Essa forma nova e tão transformadora que aprendi foi a de me relacionar comigo mesma. Pois acredito que antes de nos doarmos para outra pessoa, temos que primeiramente nos pertencer. E essa doação geralmente é feita de forma desequilibrada e desproporcional, pois aprendemos, meninas e meninos, nas nossas primeiras instituições - a família e a escola - a nāo falarmos dos nossos sentimentos, daí advém a nossa falta de inteligência emocional para lidar com a vida. Sabemos quase sempre muito dos outros e muito pouco, ou quase nada sobre nós mesmas. Por isso precisamos aprender de forma saudável a nos amar. Tenho um projeto em andamento que se chama “Amor-próprio vai à escola”, onde proponho o autoconhecimento como matéria-chave nas grades escolares. Precisamos nos amar e amar o outro de forma equilibrada e inteligente.

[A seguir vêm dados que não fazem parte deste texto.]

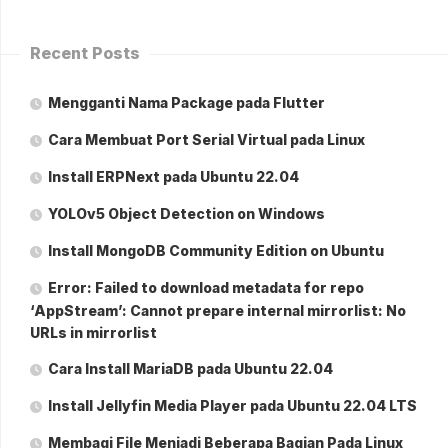
Recent Posts
Mengganti Nama Package pada Flutter
Cara Membuat Port Serial Virtual pada Linux
Install ERPNext pada Ubuntu 22.04
YOLOv5 Object Detection on Windows
Install MongoDB Community Edition on Ubuntu
Error: Failed to download metadata for repo
‘AppStream’: Cannot prepare internal mirrorlist: No
URLs in mirrorlist
Cara Install MariaDB pada Ubuntu 22.04
Install Jellyfin Media Player pada Ubuntu 22.04 LTS
Membagi File Menjadi Beberapa Bagian Pada Linux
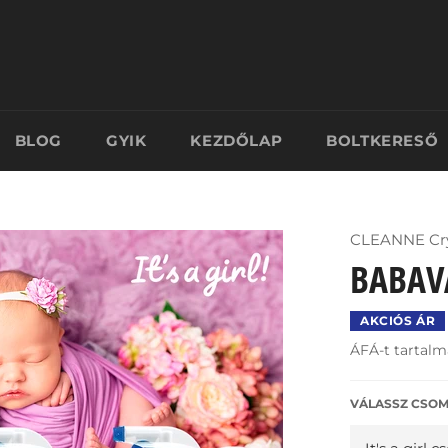
BLOG
GYIK
KEZDŐLAP
BOLTKERESŐ
CLEANNE Cry
BABAV
AKCIÓS ÁR
ÁFÁ-t tartalm
VÁLASSZ CSOM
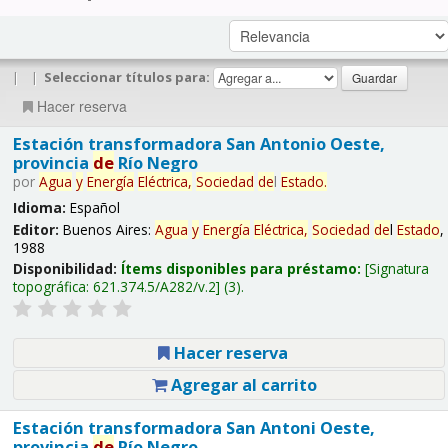
|
|
Seleccionar títulos para:
Hacer reserva
Estación transformadora San Antonio Oeste,
provincia
de
Río Negro
por
Agua
y
Energía
Eléctrica,
Sociedad
de
l
Estado
.
Idioma:
Español
Editor:
Buenos Aires:
Agua
y
Energía
Eléctrica,
Sociedad
de
l
Estado
,
1988
Disponibilidad:
Ítems disponibles para préstamo:
Signatura
topográfica:
621.374.5/A282/v.2
(3).
Hacer reserva
Agregar al carrito
Estación transformadora San Antoni Oeste,
provincia
de
Río Negro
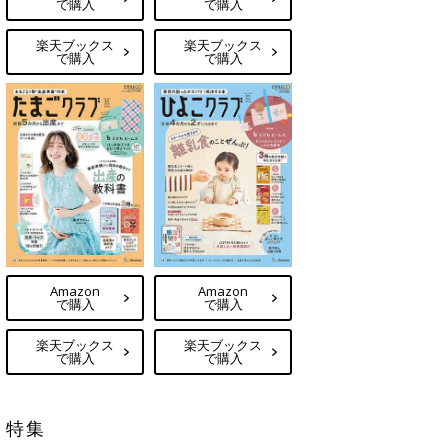
で購入
で購入
楽天ブックス
楽天ブックス
で購入
で購入
Amazon
Amazon
で購入
で購入
楽天ブックス
楽天ブックス
で購入
で購入
特集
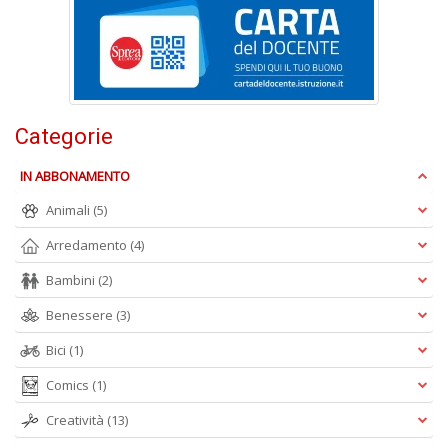
s
t
da
f
C
C
n
Categorie
+
D
IN ABBONAMENTO
Animali
(5)
Arredamento
(4)
Bambini
(2)
Benessere
(3)
A
L
Bici
(1)
O
Comics
(1)
C
n
Creatività
(13)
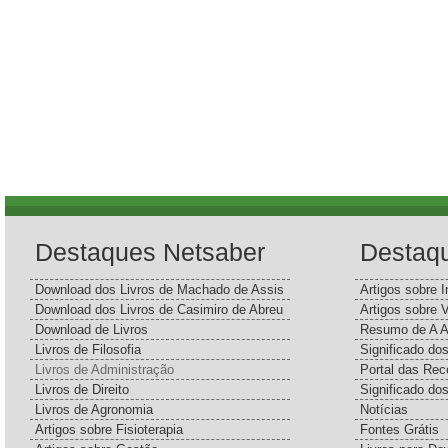
Destaques Netsaber
Destaq
Download dos Livros de Machado de Assis
Artigos sobre I
Download dos Livros de Casimiro de Abreu
Artigos sobre 
Download de Livros
Resumo de A A
Livros de Filosofia
Significado d
Livros de Administração
Portal das Rec
Livros de Direito
Significado do
Livros de Agronomia
Notícias
Artigos sobre Fisioterapia
Fontes Grátis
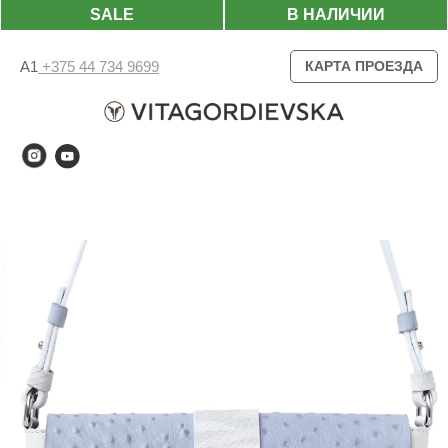
SALE
В НАЛИЧИИ
А1
+375 44 734 9699
КАРТА ПРОЕЗДА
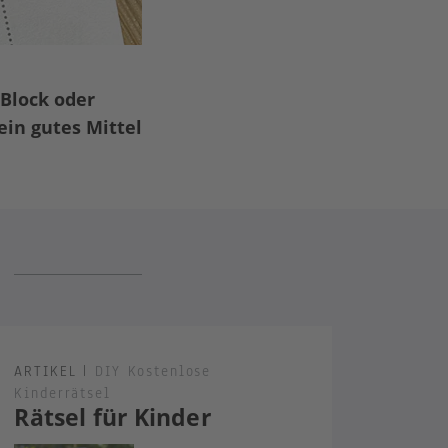
Block oder
ein gutes Mittel
ARTIKEL
|
DIY Kostenlose
Kinderrätsel
Rätsel für Kinder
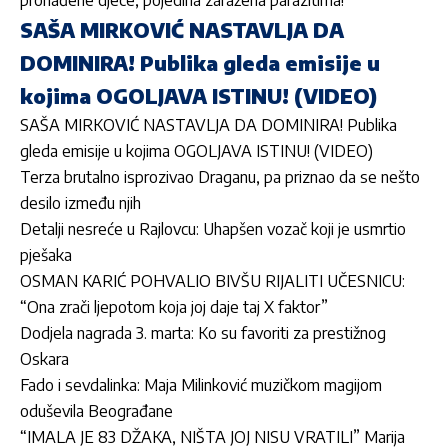
pronađene djece, pojedina zaražena parazitima!
SAŠA MIRKOVIĆ NASTAVLJA DA
DOMINIRA! Publika gleda emisije u
kojima OGOLJAVA ISTINU! (VIDEO)
SAŠA MIRKOVIĆ NASTAVLJA DA DOMINIRA! Publika
gleda emisije u kojima OGOLJAVA ISTINU! (VIDEO)
Terza brutalno isprozivao Draganu, pa priznao da se nešto
desilo između njih
Detalji nesreće u Rajlovcu: Uhapšen vozač koji je usmrtio
pješaka
OSMAN KARIĆ POHVALIO BIVŠU RIJALITI UČESNICU:
“Ona zrači ljepotom koja joj daje taj X faktor”
Dodjela nagrada 3. marta: Ko su favoriti za prestižnog
Oskara
Fado i sevdalinka: Maja Milinković muzičkom magijom
oduševila Beograđane
“IMALA JE 83 DŽAKA, NIŠTA JOJ NISU VRATILI” Marija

Qual o seu trabalho na Subsecretaria de Políticas Públicas para a mulher (SUBPPM- RJ) e da Delegacia de Atendimento à Mulher?
Me coloquei à disposição da Subsecretaria de Políticas Públicas para Mulheres, e amadrinhei algumas ações ligadas às casas de apoio que recebem e acolhem mulheres em situação de violência e vulnerabilidade no Estado. Dando apoio e suporte para a criação de aulas de defesa pessoal, doando os meus livros, para os primeiros passos do resgate da autoestima, abrindo caminho para o autoconhecimento, através de rodas de conversas que visa o empoderamento dessas mulheres, que precisam recuperar o seu amor-próprio e sua dignidade. Todo esse trabalho é feito com muito cuidado, carinho e respeito pelas suas histórias. Um trabalho com muito amor, empatia e sororidade. Como cidadã e ativista também apoiei ações na Delegacia de Atendimento à Mulher do centro do Rio de Janeiro, ajudando na implantação de uma brinquedoteca e, recentemente, fui convidada a criar um projeto de padronização das brinquedotecas de todas as Delegacias de Atendimento à Mulher do Estado, com o objetivo de proteger, de forma lúdica, as crianças que chegam com suas mães no momento em que vão prestar queixa e fazer o boletim de ocorrência. Tudo para que essa criança não sofra outro tipo de violência ouvindo os trágicos relatos de sua mãe.
Que tipos de depoimentos chegam até você?
Desde casos mais comuns, como amores não correspondidos até casos de violência doméstica, por isso o trabalho em conjunto com a SUBPM e a Deam.
Como acabar com a violência contra a mulher?
Com uma sociedade mais igualitária, onde precisamos desmistificar a cultura da superioridade masculina que nos faz vítimas dessa violência diariamente. Com muito autoconhecimento, informação, e um trabalho de base, como o que eu e muitas de nós estamos fazendo. O amor-próprio é essa base, esse início de tudo. Ele é o grande agente protetor que ajuda a mulher a identificar quando está diante de uma relação abusiva logo de início. É transformador, por que a faz acreditar na própria força para sair do relacionamento e quebrar o ciclo vicioso da violência doméstica, que só nos primeiros seis meses da pandemia fez 1890 vítimas.
Como está a vida?
Hoje, mãe da minha maior inspiração, minha filha Bella Maria, de 2 anos, posso dizer que encontrei meu caminho e venho construindo diariamente o meu amor-próprio. Porque amor-próprio é construção diária. Como escritora, me realizei, ressignifiquei a minha vida e transformei a minha dor em combustível para ajudar outras mulheres a também acreditarem em si e a terem a chance de reconstruir seus próprios caminhos com dignidade, respeito e muito amor-próprio. Afinal, todas nós merecemos nos imunizar do vírus da violência doméstica e buscar nos conhecer, nos priorizar e nos amar.